The Center for the Humanities and Lost & Found: The CUNY Poetics Document Initiative is pleased to announce a workshop with Chris Kraus on Writing Biography offered to doctoral students at the Graduate Center, CUNY.
Kraus will discuss her process in researching and writing After Kathy Acker, her new biography on the life, myth, and influence of avant-garde artist, writer, and counter-cultural heroine Kathy Acker. There will be opportunity for participants to describe and discuss their ongoing work as well as suggested readings: Somebody Else: Rimbaud in Africa by Charles Nicholson; and David Wojnarowicz:A Definitive History of Five or Six Years on the Lower East Side, ed. by Sylvere Lotringer, Chris Kraus, Hedi El Kholti.
Kraus writes: “This class will discuss strategies for writing biography, and intentions behind them. Biography is a form of fiction, channeling not just the subject but eras involved … a literary friction between present and past.”
Workshop Details
Date, Time, and Location: Friday, September 22nd from 2pm to 4p at the Graduate Center, CUNY.
Course cap: 12 Students.
*Please be advised that we will cap applications at 30, so if you hope to apply please do so early.
Who is Eligible: Doctoral students at the Graduate Center, CUNY.
To Apply: fill out this google application form.

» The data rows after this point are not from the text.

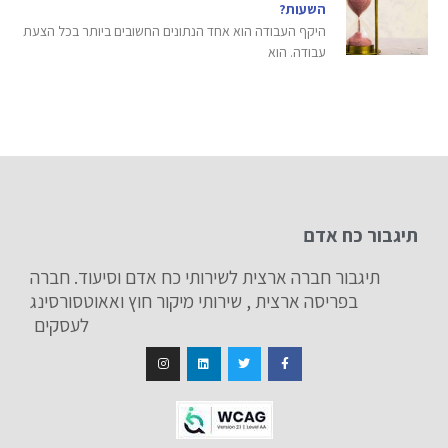
השעות?
היקף העבודה הוא אחד הנתונים החשובים ביותר בכל הצעת
עבודה. הוא
תיגבור כח אדם
תיגבור חברה ארצית לשירותי כח אדם וסיעוד. חברה
בפריסה ארצית , שירותי מיקור חוץ ואאוטסורסינג
לעסקים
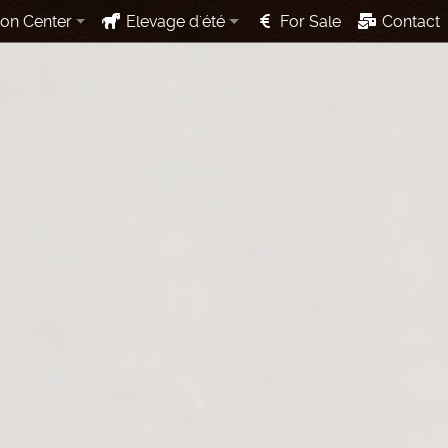
ion Center
Elevage d'été
For Sale
Contact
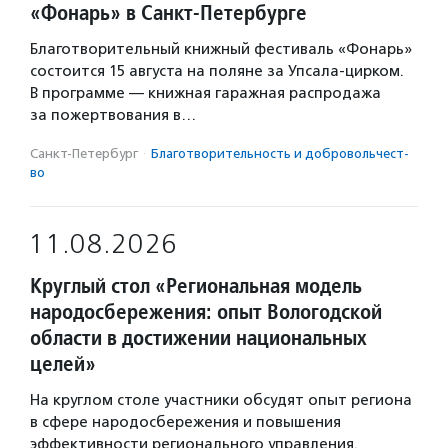
«Фонарь» в Санкт-Петербурге
Благотворительный книжный фестиваль «Фонарь»
состоится 15 августа на поляне за Упсала-цирком.
В программе — книжная гаражная распродажа
за пожертвования в…
Санкт-Петербург
·
Благотвори­тель­ность и доброволь­чест­
во
11.08.2026
Круглый стол «Региональная модель
народосбережения: опыт Вологодской
области в достижении национальных
целей»
На круглом столе участники обсудят опыт региона
в сфере народосбережения и повышения
эффективности регионального управления.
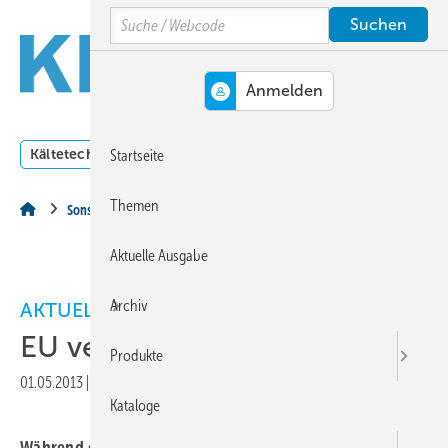
Springe
Springe
Springe
Search
auf
auf
auf
Hauptinhalt
Hauptmenü
SiteSearch
MENÜ
Kältetechnik
Klimatechnik
Lüftungstechnik
Dossi
Startseite
Themen
Sonstiges Thema
Aktuelle Ausgabe
Archiv
AKTUELLES
EU verwarnt Griechenland
Produkte
01.05.2013
|
Druckvorschau
Kataloge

*Please be advised that space is extremely limited; priority will be given to those whose scholarship and practice is rooted in writing and researching biography.
Application Deadline: Friday, September 8th, 2017, 11:59 pm.
Suggested readings: Somebody Else: Rimbaud in Africa by Charles Nicholson; David Wojnarowicz: A Definitive History of Five or Six Years on the Lower East Side, ed. by Sylvere Lotringer, Chris Kraus, Hedi El Kholti
Instructor Bio: Chris Kraus is the author of the bestselling I Love Dick, ‘the most important book written about men and women in the last century’ (Guardian), as well as Aliens and Anorexia; Torpor; Summer of Hate and two books of cultural criticism. She was a 2016 Guggenheim Fellow and teaches writing at European Graduate School. Kraus is a co-editor, with Hedi El Kholti and Sylvere Lotringer, of Semiotexte and lives in Los Angeles.
Co-sponsored by Lost & Found: The CUNY Poetics Initiative.